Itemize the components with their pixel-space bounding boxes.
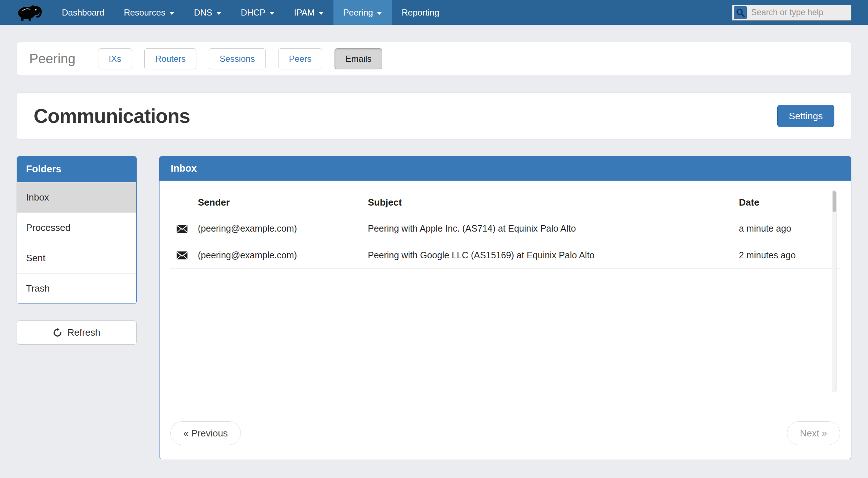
mail-table: Sender Subject Date (peering@example.com…: [170, 190, 840, 392]
communications-header-panel: Communications Settings: [17, 92, 851, 139]
nav-item-label: Reporting: [401, 8, 439, 18]
folder-item-processed[interactable]: Processed: [17, 212, 136, 243]
next-page-button[interactable]: Next »: [787, 421, 840, 445]
peering-section-bar: Peering IXs Routers Sessions Peers Email…: [17, 42, 851, 76]
navbar-search: [732, 5, 851, 21]
table-row[interactable]: (peering@example.com) Peering with Googl…: [170, 242, 840, 269]
tab-sessions[interactable]: Sessions: [209, 48, 265, 69]
nav-item-label: DHCP: [241, 8, 265, 18]
page-title: Communications: [34, 104, 190, 128]
tab-emails[interactable]: Emails: [335, 48, 382, 69]
chevron-down-icon: [169, 12, 174, 15]
nav-item-dashboard[interactable]: Dashboard: [52, 0, 114, 25]
folders-panel-title: Folders: [17, 156, 136, 182]
main-nav: Dashboard Resources DNS DHCP IPAM Peerin…: [52, 0, 449, 25]
folder-item-sent[interactable]: Sent: [17, 243, 136, 273]
mail-table-header: Sender Subject Date: [170, 190, 840, 215]
mail-date: 2 minutes ago: [739, 250, 840, 260]
refresh-icon: [53, 328, 62, 337]
nav-item-resources[interactable]: Resources: [114, 0, 184, 25]
top-navbar: Dashboard Resources DNS DHCP IPAM Peerin…: [0, 0, 868, 25]
mail-sender: (peering@example.com): [198, 223, 368, 234]
column-header-subject: Subject: [368, 197, 739, 208]
refresh-button[interactable]: Refresh: [17, 320, 137, 345]
search-input[interactable]: [732, 5, 851, 21]
chevron-down-icon: [216, 12, 221, 15]
nav-item-label: IPAM: [294, 8, 315, 18]
folder-item-inbox[interactable]: Inbox: [17, 182, 136, 212]
chevron-down-icon: [269, 12, 275, 15]
main-content: Folders Inbox Processed Sent Trash Refre…: [17, 156, 851, 459]
nav-item-reporting[interactable]: Reporting: [392, 0, 449, 25]
chevron-down-icon: [319, 12, 324, 15]
nav-item-ipam[interactable]: IPAM: [284, 0, 333, 25]
previous-page-button[interactable]: « Previous: [170, 421, 241, 445]
folders-panel: Folders Inbox Processed Sent Trash: [17, 156, 137, 304]
nav-item-label: DNS: [194, 8, 212, 18]
nav-item-peering[interactable]: Peering: [333, 0, 392, 25]
app-logo[interactable]: [0, 0, 52, 25]
refresh-button-label: Refresh: [67, 327, 100, 338]
pagination: « Previous Next »: [170, 421, 840, 445]
folder-item-trash[interactable]: Trash: [17, 273, 136, 303]
column-header-sender: Sender: [198, 197, 368, 208]
chevron-down-icon: [377, 12, 382, 15]
section-title: Peering: [29, 51, 76, 66]
envelope-icon: [170, 251, 198, 260]
tab-ixs[interactable]: IXs: [98, 48, 132, 69]
nav-item-dns[interactable]: DNS: [184, 0, 231, 25]
nav-item-label: Dashboard: [62, 8, 104, 18]
tab-peers[interactable]: Peers: [278, 48, 323, 69]
nav-item-dhcp[interactable]: DHCP: [231, 0, 284, 25]
mail-sender: (peering@example.com): [198, 250, 368, 260]
envelope-icon: [170, 224, 198, 233]
inbox-body: Sender Subject Date (peering@example.com…: [159, 181, 851, 459]
mail-subject: Peering with Apple Inc. (AS714) at Equin…: [368, 223, 739, 234]
folders-column: Folders Inbox Processed Sent Trash Refre…: [17, 156, 137, 345]
scrollbar[interactable]: [832, 190, 837, 392]
scrollbar-thumb[interactable]: [833, 191, 836, 212]
tab-routers[interactable]: Routers: [144, 48, 196, 69]
mail-subject: Peering with Google LLC (AS15169) at Equ…: [368, 250, 739, 260]
inbox-panel-title: Inbox: [159, 156, 851, 181]
nav-item-label: Resources: [124, 8, 165, 18]
elephant-logo-icon: [17, 4, 43, 22]
table-row[interactable]: (peering@example.com) Peering with Apple…: [170, 215, 840, 242]
nav-item-label: Peering: [343, 8, 373, 18]
settings-button[interactable]: Settings: [777, 105, 834, 127]
inbox-panel: Inbox Sender Subject Date: [159, 156, 851, 459]
mail-date: a minute ago: [739, 223, 840, 234]
column-header-date: Date: [739, 197, 840, 208]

== == ==

### Directions for this task
A faithful copy of every entry is needed, omitting each image.

### Exercise answer
Itemize the components with their pixel-space bounding boxes.
mail-table: Sender Subject Date (peering@example.com…: [170, 190, 840, 392]
communications-header-panel: Communications Settings: [17, 92, 851, 139]
nav-item-label: Reporting: [401, 8, 439, 18]
folder-item-processed[interactable]: Processed: [17, 212, 136, 243]
next-page-button[interactable]: Next »: [787, 421, 840, 445]
peering-section-bar: Peering IXs Routers Sessions Peers Email…: [17, 42, 851, 76]
navbar-search: [732, 5, 851, 21]
table-row[interactable]: (peering@example.com) Peering with Googl…: [170, 242, 840, 269]
tab-sessions[interactable]: Sessions: [209, 48, 265, 69]
nav-item-label: DHCP: [241, 8, 265, 18]
page-title: Communications: [34, 104, 190, 128]
tab-emails[interactable]: Emails: [335, 48, 382, 69]
chevron-down-icon: [169, 12, 174, 15]
nav-item-dashboard[interactable]: Dashboard: [52, 0, 114, 25]
folders-panel-title: Folders: [17, 156, 136, 182]
main-nav: Dashboard Resources DNS DHCP IPAM Peerin…: [52, 0, 449, 25]
folder-item-sent[interactable]: Sent: [17, 243, 136, 273]
mail-table-header: Sender Subject Date: [170, 190, 840, 215]
mail-date: 2 minutes ago: [739, 250, 840, 260]
refresh-icon: [53, 328, 62, 337]
nav-item-resources[interactable]: Resources: [114, 0, 184, 25]
top-navbar: Dashboard Resources DNS DHCP IPAM Peerin…: [0, 0, 868, 25]
mail-sender: (peering@example.com): [198, 223, 368, 234]
column-header-subject: Subject: [368, 197, 739, 208]
refresh-button[interactable]: Refresh: [17, 320, 137, 345]
search-input[interactable]: [732, 5, 851, 21]
chevron-down-icon: [216, 12, 221, 15]
nav-item-label: IPAM: [294, 8, 315, 18]
folder-item-inbox[interactable]: Inbox: [17, 182, 136, 212]
chevron-down-icon: [269, 12, 275, 15]
main-content: Folders Inbox Processed Sent Trash Refre…: [17, 156, 851, 459]
nav-item-reporting[interactable]: Reporting: [392, 0, 449, 25]
chevron-down-icon: [319, 12, 324, 15]
nav-item-ipam[interactable]: IPAM: [284, 0, 333, 25]
previous-page-button[interactable]: « Previous: [170, 421, 241, 445]
folders-panel: Folders Inbox Processed Sent Trash: [17, 156, 137, 304]
nav-item-label: DNS: [194, 8, 212, 18]
nav-item-peering[interactable]: Peering: [333, 0, 392, 25]
app-logo[interactable]: [0, 0, 52, 25]
refresh-button-label: Refresh: [67, 327, 100, 338]
pagination: « Previous Next »: [170, 421, 840, 445]
folder-item-trash[interactable]: Trash: [17, 273, 136, 303]
column-header-sender: Sender: [198, 197, 368, 208]
chevron-down-icon: [377, 12, 382, 15]
section-title: Peering: [29, 51, 76, 66]
envelope-icon: [170, 251, 198, 260]
tab-ixs[interactable]: IXs: [98, 48, 132, 69]
nav-item-dns[interactable]: DNS: [184, 0, 231, 25]
nav-item-label: Dashboard: [62, 8, 104, 18]
tab-peers[interactable]: Peers: [278, 48, 323, 69]
nav-item-dhcp[interactable]: DHCP: [231, 0, 284, 25]
mail-sender: (peering@example.com): [198, 250, 368, 260]
envelope-icon: [170, 224, 198, 233]
inbox-body: Sender Subject Date (peering@example.com…: [159, 181, 851, 459]
mail-subject: Peering with Apple Inc. (AS714) at Equin…: [368, 223, 739, 234]
folders-column: Folders Inbox Processed Sent Trash Refre…: [17, 156, 137, 345]
scrollbar[interactable]: [832, 190, 837, 392]
scrollbar-thumb[interactable]: [833, 191, 836, 212]
tab-routers[interactable]: Routers: [144, 48, 196, 69]
mail-subject: Peering with Google LLC (AS15169) at Equ…: [368, 250, 739, 260]
inbox-panel-title: Inbox: [159, 156, 851, 181]
nav-item-label: Resources: [124, 8, 165, 18]
elephant-logo-icon: [17, 4, 43, 22]
table-row[interactable]: (peering@example.com) Peering with Apple…: [170, 215, 840, 242]
nav-item-label: Peering: [343, 8, 373, 18]
settings-button[interactable]: Settings: [777, 105, 834, 127]
inbox-panel: Inbox Sender Subject Date: [159, 156, 851, 459]
mail-date: a minute ago: [739, 223, 840, 234]
column-header-date: Date: [739, 197, 840, 208]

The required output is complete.